* Assignment *
Transcribe the listing below only from the line with "libertybrandhemp.com" up to and including the line with "Оплата и доставка".

= = = = = = =

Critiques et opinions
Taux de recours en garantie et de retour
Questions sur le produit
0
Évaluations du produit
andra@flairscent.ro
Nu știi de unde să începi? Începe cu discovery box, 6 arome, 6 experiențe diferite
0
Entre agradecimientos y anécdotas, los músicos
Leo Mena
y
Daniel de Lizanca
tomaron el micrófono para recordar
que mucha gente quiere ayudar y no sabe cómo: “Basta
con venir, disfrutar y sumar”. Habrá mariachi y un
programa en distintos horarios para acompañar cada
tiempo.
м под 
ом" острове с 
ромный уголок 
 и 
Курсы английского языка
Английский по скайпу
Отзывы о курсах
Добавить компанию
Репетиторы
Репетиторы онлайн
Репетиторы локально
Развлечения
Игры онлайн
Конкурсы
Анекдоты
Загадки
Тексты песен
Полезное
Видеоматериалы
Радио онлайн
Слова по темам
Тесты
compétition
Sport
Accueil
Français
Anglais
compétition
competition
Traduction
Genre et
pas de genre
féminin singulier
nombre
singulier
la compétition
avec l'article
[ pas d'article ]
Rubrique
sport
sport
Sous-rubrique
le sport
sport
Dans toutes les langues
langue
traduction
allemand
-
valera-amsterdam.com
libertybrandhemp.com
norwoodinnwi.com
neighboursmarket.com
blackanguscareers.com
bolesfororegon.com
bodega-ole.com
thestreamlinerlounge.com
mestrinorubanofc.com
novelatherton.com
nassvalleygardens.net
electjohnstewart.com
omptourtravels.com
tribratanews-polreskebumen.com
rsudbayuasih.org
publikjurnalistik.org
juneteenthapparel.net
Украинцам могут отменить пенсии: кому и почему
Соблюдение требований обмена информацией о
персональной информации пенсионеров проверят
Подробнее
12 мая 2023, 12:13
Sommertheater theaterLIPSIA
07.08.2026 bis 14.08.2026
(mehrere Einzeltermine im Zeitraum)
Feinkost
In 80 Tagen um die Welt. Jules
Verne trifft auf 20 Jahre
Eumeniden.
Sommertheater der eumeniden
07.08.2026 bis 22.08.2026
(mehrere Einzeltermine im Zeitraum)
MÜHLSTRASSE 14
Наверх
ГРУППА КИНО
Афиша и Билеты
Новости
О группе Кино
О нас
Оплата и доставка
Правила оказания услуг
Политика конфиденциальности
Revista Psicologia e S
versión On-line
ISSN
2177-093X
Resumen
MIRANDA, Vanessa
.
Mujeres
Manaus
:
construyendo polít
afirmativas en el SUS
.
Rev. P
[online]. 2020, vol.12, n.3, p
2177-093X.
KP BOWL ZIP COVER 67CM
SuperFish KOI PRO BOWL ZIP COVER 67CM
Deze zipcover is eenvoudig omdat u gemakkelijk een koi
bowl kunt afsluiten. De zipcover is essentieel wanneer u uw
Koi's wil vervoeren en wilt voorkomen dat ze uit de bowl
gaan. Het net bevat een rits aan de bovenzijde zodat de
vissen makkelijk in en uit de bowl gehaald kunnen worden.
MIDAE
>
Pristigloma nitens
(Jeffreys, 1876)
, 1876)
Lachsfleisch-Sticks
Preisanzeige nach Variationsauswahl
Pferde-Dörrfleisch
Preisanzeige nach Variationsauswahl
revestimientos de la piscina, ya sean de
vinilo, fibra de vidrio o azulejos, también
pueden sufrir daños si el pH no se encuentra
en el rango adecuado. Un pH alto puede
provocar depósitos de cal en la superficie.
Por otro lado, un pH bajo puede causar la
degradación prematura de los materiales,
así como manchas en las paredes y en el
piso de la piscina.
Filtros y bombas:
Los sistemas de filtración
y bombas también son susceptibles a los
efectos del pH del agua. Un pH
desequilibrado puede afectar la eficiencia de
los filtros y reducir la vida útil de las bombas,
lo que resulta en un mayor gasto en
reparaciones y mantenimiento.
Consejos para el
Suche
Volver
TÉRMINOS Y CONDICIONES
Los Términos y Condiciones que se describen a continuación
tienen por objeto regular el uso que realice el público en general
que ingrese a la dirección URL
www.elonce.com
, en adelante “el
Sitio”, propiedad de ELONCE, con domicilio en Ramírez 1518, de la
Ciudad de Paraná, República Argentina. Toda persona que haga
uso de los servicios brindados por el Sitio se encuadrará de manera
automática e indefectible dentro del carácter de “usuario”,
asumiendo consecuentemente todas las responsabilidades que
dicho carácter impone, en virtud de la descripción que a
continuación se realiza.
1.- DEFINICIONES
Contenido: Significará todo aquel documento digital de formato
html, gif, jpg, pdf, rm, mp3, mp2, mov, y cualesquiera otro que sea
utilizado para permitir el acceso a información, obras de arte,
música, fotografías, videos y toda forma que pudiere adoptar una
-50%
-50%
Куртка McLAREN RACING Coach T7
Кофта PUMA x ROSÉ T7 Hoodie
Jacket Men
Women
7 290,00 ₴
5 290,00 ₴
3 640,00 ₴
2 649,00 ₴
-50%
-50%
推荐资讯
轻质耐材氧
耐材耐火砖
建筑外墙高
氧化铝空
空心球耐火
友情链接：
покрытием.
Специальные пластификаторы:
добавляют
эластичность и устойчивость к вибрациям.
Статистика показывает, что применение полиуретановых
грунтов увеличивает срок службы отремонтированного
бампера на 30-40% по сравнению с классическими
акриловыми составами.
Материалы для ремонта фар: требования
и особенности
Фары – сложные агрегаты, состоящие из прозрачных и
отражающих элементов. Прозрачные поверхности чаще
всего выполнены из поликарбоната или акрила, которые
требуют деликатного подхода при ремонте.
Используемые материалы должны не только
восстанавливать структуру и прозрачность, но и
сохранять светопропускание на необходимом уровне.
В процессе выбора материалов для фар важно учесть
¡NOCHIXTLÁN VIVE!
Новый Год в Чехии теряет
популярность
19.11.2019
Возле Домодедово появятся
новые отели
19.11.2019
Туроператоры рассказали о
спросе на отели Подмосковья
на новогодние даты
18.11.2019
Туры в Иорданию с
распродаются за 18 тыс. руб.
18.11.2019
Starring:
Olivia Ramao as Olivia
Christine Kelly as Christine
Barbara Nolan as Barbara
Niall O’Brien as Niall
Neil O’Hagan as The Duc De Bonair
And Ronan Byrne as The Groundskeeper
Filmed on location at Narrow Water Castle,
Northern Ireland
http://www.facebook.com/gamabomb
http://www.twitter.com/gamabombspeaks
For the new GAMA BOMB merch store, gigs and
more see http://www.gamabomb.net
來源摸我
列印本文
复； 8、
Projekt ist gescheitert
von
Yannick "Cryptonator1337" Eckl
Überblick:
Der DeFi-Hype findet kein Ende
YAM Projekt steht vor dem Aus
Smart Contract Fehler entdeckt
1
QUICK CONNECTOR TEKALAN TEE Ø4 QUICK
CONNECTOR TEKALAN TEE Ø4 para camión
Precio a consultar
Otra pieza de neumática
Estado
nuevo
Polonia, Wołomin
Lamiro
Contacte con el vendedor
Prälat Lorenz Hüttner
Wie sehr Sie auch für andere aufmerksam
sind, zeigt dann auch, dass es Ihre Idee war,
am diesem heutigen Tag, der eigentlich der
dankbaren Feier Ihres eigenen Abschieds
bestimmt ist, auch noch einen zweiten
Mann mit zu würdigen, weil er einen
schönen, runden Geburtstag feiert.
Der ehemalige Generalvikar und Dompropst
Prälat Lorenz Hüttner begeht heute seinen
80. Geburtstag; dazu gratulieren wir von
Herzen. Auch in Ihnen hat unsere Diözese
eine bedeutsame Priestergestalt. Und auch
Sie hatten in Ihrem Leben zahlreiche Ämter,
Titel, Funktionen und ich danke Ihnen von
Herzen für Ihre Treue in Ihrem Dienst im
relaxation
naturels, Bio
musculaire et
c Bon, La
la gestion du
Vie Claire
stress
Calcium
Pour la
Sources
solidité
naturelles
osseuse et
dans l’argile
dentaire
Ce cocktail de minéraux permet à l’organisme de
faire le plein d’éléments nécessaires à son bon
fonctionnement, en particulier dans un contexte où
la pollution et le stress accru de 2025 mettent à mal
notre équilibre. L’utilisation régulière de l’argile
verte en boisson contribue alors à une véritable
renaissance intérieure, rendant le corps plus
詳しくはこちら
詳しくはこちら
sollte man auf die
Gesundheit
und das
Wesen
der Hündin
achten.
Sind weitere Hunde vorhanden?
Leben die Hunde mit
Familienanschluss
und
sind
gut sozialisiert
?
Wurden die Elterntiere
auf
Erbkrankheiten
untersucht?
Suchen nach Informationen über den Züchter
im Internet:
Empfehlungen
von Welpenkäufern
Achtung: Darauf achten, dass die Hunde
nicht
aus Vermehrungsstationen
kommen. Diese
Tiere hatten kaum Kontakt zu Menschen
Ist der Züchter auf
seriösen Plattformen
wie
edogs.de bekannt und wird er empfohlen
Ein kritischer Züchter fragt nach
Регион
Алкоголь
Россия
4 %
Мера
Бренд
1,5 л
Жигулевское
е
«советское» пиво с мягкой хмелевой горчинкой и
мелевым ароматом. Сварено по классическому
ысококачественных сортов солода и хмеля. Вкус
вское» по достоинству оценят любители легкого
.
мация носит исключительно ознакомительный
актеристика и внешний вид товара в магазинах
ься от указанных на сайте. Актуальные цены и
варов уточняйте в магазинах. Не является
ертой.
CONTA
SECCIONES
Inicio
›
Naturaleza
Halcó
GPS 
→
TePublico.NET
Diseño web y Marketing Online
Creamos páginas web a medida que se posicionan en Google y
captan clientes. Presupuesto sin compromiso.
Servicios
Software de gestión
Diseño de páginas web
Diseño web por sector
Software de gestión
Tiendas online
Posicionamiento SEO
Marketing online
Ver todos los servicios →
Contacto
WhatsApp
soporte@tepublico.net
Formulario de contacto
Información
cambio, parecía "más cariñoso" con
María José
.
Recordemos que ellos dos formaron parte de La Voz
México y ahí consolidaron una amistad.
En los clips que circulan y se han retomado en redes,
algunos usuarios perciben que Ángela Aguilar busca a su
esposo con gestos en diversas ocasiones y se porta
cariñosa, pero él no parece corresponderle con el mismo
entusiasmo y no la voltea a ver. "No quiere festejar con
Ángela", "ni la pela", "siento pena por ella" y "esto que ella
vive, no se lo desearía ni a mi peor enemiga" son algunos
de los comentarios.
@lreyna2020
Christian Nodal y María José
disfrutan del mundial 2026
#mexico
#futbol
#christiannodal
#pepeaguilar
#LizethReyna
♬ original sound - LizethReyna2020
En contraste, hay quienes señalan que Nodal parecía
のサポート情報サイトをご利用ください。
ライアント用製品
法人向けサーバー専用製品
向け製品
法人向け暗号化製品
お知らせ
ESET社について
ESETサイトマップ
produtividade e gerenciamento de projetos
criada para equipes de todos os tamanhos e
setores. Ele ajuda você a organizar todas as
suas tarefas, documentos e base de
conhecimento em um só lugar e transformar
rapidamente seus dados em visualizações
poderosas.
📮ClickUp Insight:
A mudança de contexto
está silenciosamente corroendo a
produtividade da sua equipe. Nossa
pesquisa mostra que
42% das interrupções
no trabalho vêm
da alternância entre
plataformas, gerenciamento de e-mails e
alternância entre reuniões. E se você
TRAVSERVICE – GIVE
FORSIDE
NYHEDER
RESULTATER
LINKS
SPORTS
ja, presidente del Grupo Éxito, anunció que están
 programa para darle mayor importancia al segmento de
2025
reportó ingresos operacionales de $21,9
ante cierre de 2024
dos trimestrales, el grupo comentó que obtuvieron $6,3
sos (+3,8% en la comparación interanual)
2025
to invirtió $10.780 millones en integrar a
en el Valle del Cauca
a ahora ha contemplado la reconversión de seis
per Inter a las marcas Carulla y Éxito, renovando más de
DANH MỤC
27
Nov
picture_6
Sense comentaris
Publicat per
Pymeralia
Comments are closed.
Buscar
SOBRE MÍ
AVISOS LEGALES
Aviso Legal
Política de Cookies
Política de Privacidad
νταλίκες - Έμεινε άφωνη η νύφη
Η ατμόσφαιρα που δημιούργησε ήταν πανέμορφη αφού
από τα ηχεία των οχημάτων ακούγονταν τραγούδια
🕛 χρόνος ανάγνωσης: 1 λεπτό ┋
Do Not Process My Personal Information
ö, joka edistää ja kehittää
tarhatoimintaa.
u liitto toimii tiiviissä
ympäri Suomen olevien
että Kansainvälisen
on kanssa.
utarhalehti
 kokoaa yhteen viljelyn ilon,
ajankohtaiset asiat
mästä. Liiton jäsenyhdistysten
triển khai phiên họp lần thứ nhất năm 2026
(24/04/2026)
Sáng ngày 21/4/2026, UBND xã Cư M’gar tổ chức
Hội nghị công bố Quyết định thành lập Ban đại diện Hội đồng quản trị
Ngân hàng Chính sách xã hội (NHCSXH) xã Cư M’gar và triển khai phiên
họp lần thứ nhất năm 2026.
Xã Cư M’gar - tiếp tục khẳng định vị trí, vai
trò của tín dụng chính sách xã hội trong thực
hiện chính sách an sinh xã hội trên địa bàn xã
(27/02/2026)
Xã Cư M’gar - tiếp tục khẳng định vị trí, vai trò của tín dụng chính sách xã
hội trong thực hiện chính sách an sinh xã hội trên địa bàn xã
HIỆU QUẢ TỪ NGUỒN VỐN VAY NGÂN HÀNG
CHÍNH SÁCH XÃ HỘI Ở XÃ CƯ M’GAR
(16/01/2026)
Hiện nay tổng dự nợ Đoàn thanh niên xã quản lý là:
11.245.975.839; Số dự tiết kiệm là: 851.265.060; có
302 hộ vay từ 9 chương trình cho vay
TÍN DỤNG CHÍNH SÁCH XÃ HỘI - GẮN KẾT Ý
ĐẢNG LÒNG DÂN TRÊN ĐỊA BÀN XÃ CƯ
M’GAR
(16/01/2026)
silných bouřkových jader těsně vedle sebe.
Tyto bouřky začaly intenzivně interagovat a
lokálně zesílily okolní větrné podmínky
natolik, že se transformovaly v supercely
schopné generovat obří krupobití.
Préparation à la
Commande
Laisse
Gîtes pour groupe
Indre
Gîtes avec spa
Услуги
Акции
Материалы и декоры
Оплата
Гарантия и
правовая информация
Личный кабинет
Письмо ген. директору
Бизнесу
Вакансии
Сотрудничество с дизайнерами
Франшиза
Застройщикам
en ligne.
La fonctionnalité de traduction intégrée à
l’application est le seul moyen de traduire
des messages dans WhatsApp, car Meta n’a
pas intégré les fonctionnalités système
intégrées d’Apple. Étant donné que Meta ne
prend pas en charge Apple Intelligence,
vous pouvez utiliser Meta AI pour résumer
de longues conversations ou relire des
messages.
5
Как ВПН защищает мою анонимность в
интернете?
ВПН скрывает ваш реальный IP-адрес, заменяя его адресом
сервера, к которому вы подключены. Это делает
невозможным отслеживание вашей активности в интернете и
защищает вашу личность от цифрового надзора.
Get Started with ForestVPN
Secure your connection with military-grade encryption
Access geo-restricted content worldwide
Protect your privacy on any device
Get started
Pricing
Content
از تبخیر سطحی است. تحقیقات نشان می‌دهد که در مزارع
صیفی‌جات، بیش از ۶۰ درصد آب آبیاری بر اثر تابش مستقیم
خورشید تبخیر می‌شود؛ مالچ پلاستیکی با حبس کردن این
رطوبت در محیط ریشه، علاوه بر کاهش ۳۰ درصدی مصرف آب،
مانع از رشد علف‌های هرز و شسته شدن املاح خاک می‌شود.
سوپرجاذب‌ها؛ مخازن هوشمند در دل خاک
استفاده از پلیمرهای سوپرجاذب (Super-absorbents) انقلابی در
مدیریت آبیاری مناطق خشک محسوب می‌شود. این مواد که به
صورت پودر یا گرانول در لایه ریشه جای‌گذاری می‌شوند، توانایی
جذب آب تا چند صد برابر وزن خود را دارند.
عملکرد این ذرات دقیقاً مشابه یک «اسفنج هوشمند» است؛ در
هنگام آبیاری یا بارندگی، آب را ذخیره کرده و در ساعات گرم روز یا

= = = = = = =

* Answer below *
libertybrandhemp.com
norwoodinnwi.com
neighboursmarket.com
blackanguscareers.com
bolesfororegon.com
bodega-ole.com
thestreamlinerlounge.com
mestrinorubanofc.com
novelatherton.com
nassvalleygardens.net
electjohnstewart.com
omptourtravels.com
tribratanews-polreskebumen.com
rsudbayuasih.org
publikjurnalistik.org
juneteenthapparel.net
Украинцам могут отменить пенсии: кому и почему
Соблюдение требований обмена информацией о
персональной информации пенсионеров проверят
Подробнее
12 мая 2023, 12:13
Sommertheater theaterLIPSIA
07.08.2026 bis 14.08.2026
(mehrere Einzeltermine im Zeitraum)
Feinkost
In 80 Tagen um die Welt. Jules
Verne trifft auf 20 Jahre
Eumeniden.
Sommertheater der eumeniden
07.08.2026 bis 22.08.2026
(mehrere Einzeltermine im Zeitraum)
MÜHLSTRASSE 14
Наверх
ГРУППА КИНО
Афиша и Билеты
Новости
О группе Кино
О нас
Оплата и доставка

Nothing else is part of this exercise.